De beide echtparen bleven ruim een half jaar in Batavia. Terwijl de dames thee dronken, bereidden de mannen zich voor op hun missie. Ze maakten zich de beginselen eigen van het Maleis en Chinees, deelden bijbels uit, en hielpen een lokale geestelijke bij zijn werkzaamheden. In februari 1834 beviel mevrouw Munson van een zoon, – mogelijk de eerste geboorte van een Amerikaans kind op ‘Indonesische’ bodem.
Het verblijf in Batavia was tevens een noodzakelijk oponthoud om zich in samenspraak met het gouvernement een beeld te kunnen vormen van de plaatsen waar de zendelingen aan de slag zouden kunnen gaan. Volgens gouverneur Van den Bosch zouden de mannen het best kunnen afreizen naar Nias of de binnenlanden van Sumatra waar de Bataks woonden. Een brief naar het thuisfront, in Boston, werd beantwoord met de boodschap dat zij dan maar eerst naar Nias moesten reizen, daarna naar Batakland, en tenslotte naar Borneo. Dit alles om plaatsen uit te kiezen waar het christendom het beste zou kunnen worden verspreid, opdat later vanuit de Verenigde Staten meer zendelingen zouden kunnen worden gezonden. Lyman en Munson opereerden dus als ontdekkingsreizigers en kwartiermakers.
Na lang wachten op de noodzakelijke aanwijzingen en vergunningen kon eindelijk worden afgereisd. Omdat het in de bedoeling lag terug te keren naar Batavia, werd het beter geoordeeld de dames achter te laten. Mevrouw Munson zou sowieso niet kunnen reizen door de geboorte van haar zoon, die op de dag van het afscheid nog werd gedoopt. Bij het verlaten van de kapel vertelde Munson zijn vrouw dat hij niet wist of hij haar nog terug zou zien ‘aan de tafel van Christus’. Hij had sterk het gevoel dat het een laatste afscheid zou zijn. Toch was hij niet geroerd, want zijn opdracht was van hoger orde.

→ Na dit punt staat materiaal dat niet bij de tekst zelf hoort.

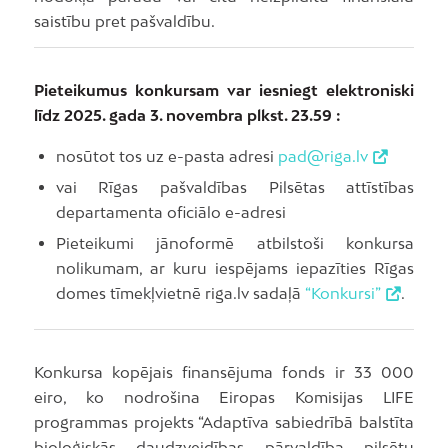
saistību pret pašvaldību.
Pieteikumus konkursam var iesniegt elektroniski
līdz 2025. gada 3. novembra plkst. 23.59 :
nosūtot tos uz e-pasta adresi
pad@riga.lv
vai Rīgas pašvaldības Pilsētas attīstības
departamenta oficiālo e-adresi
Pieteikumi jānoformē atbilstoši konkursa
nolikumam, ar kuru iespējams iepazīties Rīgas
domes tīmekļvietnē riga.lv sadaļā
“Konkursi”
.
Konkursa kopējais finansējuma fonds ir 33 000
eiro, ko nodrošina Eiropas Komisijas LIFE
programmas projekts “Adaptīva sabiedrībā balstīta
bioloģiskās daudzveidības pārvaldība pilsētu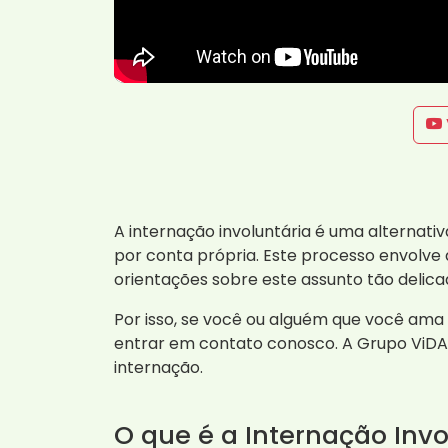
A internação involuntária é uma alternat
por conta própria. Este processo envolve 
orientações sobre este assunto tão delica
Por isso, se você ou alguém que você am
entrar em contato conosco. A Grupo ViDA
internação.
O que é a Internação Invo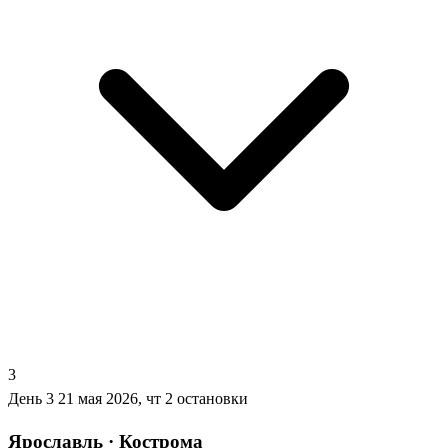
3
День 3
21 мая 2026, чт
2 остановки
Ярославль · Кострома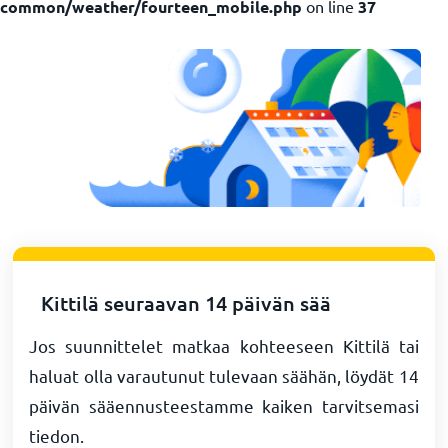
common/weather/fourteen_mobile.php
on line
37
Kittilä seuraavan 14 päivän sää
Jos suunnittelet matkaa kohteeseen Kittilä tai
haluat olla varautunut tulevaan säähän, löydät 14
päivän sääennusteestamme kaiken tarvitsemasi
tiedon.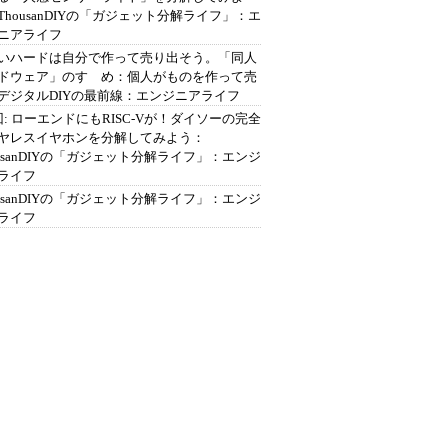
ThousanDIYの「ガジェット分解ライフ」：エ
ニアライフ
いハードは自分で作って売り出そう。「同人
ドウェア」のすゝめ：個人がものを作って売
デジタルDIYの最前線：エンジニアライフ
回: ローエンドにもRISC-Vが！ダイソーの完全
ヤレスイヤホンを分解してみよう：
ousanDIYの「ガジェット分解ライフ」：エンジ
ライフ
ousanDIYの「ガジェット分解ライフ」：エンジ
ライフ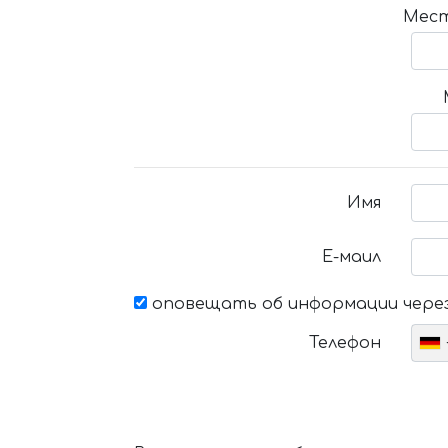
Мест
Имя
Е-маил
оповещать об информации через
Телефон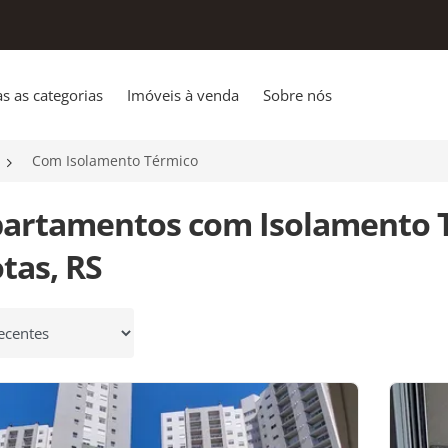
s as categorias
Imóveis à venda
Sobre nós
Com Isolamento Térmico
partamentos com Isolamento 
tas, RS
 por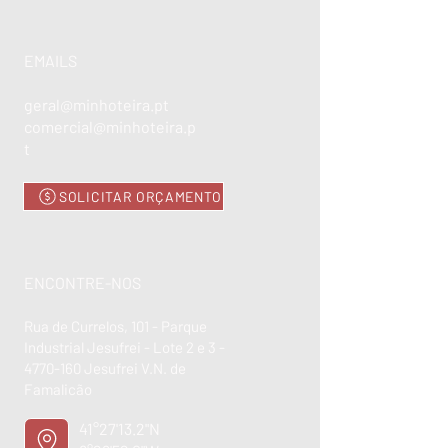
EMAILS
geral@minhoteira.pt
comercial@minhoteira.p
t
SOLICITAR ORÇAMENTO
ENCONTRE-NOS
Rua de Currelos, 101 - Parque
Industrial Jesufrei - Lote 2 e 3 -
4770-160
Jesufrei V.N. de
Famalicão
41°27'13.2"N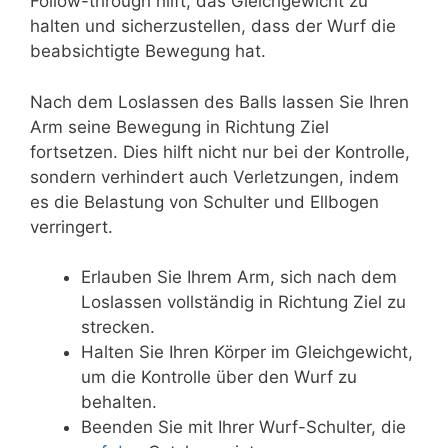
Follow-through hilft, das Gleichgewicht zu
halten und sicherzustellen, dass der Wurf die
beabsichtigte Bewegung hat.
Nach dem Loslassen des Balls lassen Sie Ihren
Arm seine Bewegung in Richtung Ziel
fortsetzen. Dies hilft nicht nur bei der Kontrolle,
sondern verhindert auch Verletzungen, indem
es die Belastung von Schulter und Ellbogen
verringert.
Erlauben Sie Ihrem Arm, sich nach dem
Loslassen vollständig in Richtung Ziel zu
strecken.
Halten Sie Ihren Körper im Gleichgewicht,
um die Kontrolle über den Wurf zu
behalten.
Beenden Sie mit Ihrer Wurf-Schulter, die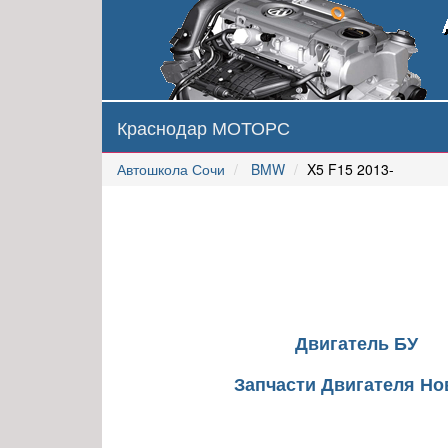
Краснодар МОТОРС
Автошкола Сочи
BMW
X5 F15 2013-
Двигатель БУ
Запчасти Двигателя Н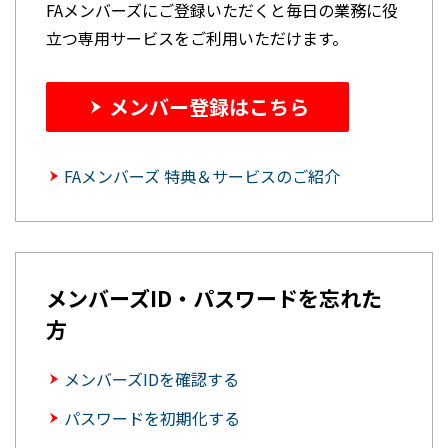
FAメンバーズにご登録いただくと毎日の業務に役
立つ専用サービスをご利用いただけます。
メンバー登録はこちら
FAメンバーズ 特典＆サービスのご紹介
メンバーズID・パスワードを忘れた
方
メンバーズIDを確認する
パスワードを初期化する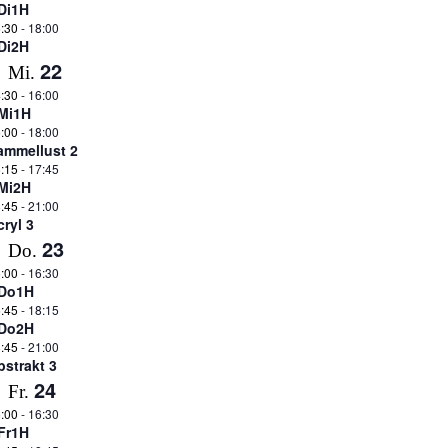
Di1H
:30
-
18:00
Di2H
22
Mi.
:30
-
16:00
Mi1H
:00
-
18:00
ammellust 2
:15
-
17:45
Mi2H
:45
-
21:00
cryl 3
23
Do.
:00
-
16:30
Do1H
:45
-
18:15
Do2H
:45
-
21:00
bstrakt 3
24
Fr.
:00
-
16:30
Fr1H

Op 7 april 1834 werd het zeil gehesen aan boord van de ‘Diedericka’, op weg naar Padang.
Sumatra´s Westkust
Na enkele tussenstops werd Padang tenslotte bereikt. Ook hier werd druk onderhandeld, en werd uiteindelijk een boot gekocht om verder te reizen. Uit de dagboeken van Lyman en Munson blijkt dat zij iedereen die zij ontmoetten indeelden in degenen die wél de boodschap van Christus hadden ontvangen, en degenen die daarvan nog vreemd waren. De mannen beseften dat al het voorgaande voorbij was. Nú kwam het er op aan.

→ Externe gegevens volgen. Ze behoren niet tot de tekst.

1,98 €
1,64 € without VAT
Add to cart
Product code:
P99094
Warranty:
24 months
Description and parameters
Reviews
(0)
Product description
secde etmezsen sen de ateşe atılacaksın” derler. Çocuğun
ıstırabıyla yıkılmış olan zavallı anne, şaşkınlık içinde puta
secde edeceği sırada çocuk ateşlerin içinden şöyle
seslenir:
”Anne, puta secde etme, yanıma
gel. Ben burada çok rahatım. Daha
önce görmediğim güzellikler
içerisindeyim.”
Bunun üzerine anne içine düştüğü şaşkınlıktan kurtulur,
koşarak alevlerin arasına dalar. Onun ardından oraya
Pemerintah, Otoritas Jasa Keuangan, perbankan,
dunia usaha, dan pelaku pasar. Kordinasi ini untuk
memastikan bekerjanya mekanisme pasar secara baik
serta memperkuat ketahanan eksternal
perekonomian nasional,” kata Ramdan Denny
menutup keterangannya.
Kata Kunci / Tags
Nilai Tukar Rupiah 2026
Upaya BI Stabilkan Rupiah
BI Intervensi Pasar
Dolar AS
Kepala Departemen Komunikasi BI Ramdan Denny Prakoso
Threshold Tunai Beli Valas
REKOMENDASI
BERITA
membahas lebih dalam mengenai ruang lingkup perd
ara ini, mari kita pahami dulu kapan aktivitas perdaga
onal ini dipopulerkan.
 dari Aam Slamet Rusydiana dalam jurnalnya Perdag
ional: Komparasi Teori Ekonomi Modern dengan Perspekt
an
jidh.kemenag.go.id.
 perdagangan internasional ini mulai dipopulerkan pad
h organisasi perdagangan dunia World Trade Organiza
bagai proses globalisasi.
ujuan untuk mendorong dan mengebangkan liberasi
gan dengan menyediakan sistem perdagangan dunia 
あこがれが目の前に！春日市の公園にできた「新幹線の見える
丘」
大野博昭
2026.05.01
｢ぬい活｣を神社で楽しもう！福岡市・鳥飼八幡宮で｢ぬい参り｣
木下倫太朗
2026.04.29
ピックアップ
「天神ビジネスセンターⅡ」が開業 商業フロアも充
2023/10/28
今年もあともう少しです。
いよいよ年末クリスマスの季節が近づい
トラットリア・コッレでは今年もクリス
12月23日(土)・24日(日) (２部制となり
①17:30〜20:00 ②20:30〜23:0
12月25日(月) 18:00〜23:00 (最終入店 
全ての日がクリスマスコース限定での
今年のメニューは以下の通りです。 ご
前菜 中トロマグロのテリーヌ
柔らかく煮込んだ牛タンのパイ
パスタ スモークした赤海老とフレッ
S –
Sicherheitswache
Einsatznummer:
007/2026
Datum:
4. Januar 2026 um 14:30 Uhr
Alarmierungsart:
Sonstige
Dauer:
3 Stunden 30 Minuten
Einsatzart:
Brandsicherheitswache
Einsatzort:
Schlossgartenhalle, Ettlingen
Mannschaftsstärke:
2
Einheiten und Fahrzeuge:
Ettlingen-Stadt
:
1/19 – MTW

In mei en begin juni van 1934 bezochten ze de eilanden voor de kust boven Padang. De Batoe-Eilanden waren zeer geschikt voor een zendingspost, zo werd geoordeeld. De bevolking was er leergierig en stond open voor andersdenkenden. Hoe anders echter de situatie op Nias! Door zijn meer strategische ligging was de oorspronkelijke bevolking al geconfronteerd met invallen van Atjehers en Maleiers. Deze laatsten hadden meerdere dorpen in handen. De Niassers zélf bleken weinig geschikt voor de heilige boodschap. Ze waren ziekelijk, corrupt en verafgoodden demonen. Wanneer in een dorpsgemeenschap een conflict rees, werd dit meestal ‘opgelost’ door de zwakste te verkopen aan voorbijvarende slavenhandelaars. Ook de Nederlanders bleken zich schuldig te maken aan deze praktijk, reden waarom zij werden gevreesd. “Zendelingen”, aldus Munson, “doen er goed aan zich steeds te presenteren als Amerikanen.”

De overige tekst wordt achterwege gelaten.